A year later, if Lisa Monk fully appreciates the fact of now having time with her family, she nevertheless remains marked for life by this ordeal, the physical and emotional after-effects of this emergency treatment. To make matters worse, she is still pursuing reimbursement for her useless treatment, which is not covered in her country.

In Europe, the decision for treatment is highly regulated

Could this terrible error happen to us in Europe? We questioned Dr. Ivan Pourmir, oncologist and member of our expert committee, about how chemotherapy or any other cancer treatment is decided. This takes us through a route in several stages which limits the risk.

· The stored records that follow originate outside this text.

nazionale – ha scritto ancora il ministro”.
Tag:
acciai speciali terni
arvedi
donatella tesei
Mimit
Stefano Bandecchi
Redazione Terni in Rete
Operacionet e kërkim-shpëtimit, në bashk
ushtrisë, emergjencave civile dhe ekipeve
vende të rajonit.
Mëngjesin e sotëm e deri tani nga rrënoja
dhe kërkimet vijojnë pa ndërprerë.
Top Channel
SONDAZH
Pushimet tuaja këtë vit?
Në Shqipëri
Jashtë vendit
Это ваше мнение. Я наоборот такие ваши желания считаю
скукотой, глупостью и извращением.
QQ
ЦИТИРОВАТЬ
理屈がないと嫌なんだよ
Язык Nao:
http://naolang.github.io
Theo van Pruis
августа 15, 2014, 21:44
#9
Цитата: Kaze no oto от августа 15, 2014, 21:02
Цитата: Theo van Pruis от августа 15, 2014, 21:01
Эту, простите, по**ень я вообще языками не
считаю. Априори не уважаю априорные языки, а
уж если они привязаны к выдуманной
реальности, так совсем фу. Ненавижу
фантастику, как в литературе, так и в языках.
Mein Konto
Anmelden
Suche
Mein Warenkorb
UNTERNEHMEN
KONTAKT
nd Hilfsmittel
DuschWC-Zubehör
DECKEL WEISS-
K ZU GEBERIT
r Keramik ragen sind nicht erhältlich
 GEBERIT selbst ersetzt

“In Europe, to decide on the treatment of a patient, their case and diagnosis must first be discussed in a multidisciplinary consultation meeting (RCP) in which several doctors from different specialties must sit. With rare exceptions, the decision always requires histological proof, that is to say a tumor sample and not simply an image or a clinical sign. biopsy, or based on the surgically removed tumor. These tissues must then be analyzed by a anatomopathologist, specialized in microscopic diagnostics on tissue samples. It’s on the basis of what this specialist finds that we make a decision.”

The process is even more advanced in cases of rare cancer. “If there is the slightest ambiguity (is it cancerous or not? What type of cancer is it?) a committee of several pathologists takes place. Only after all this can the RCP validate the diagnosis and treatment.”

Faced with cancer, however, no process can guarantee 100% resolution of complicated cases; this approach, however, minimizes the risk of initiating treatment for no reason.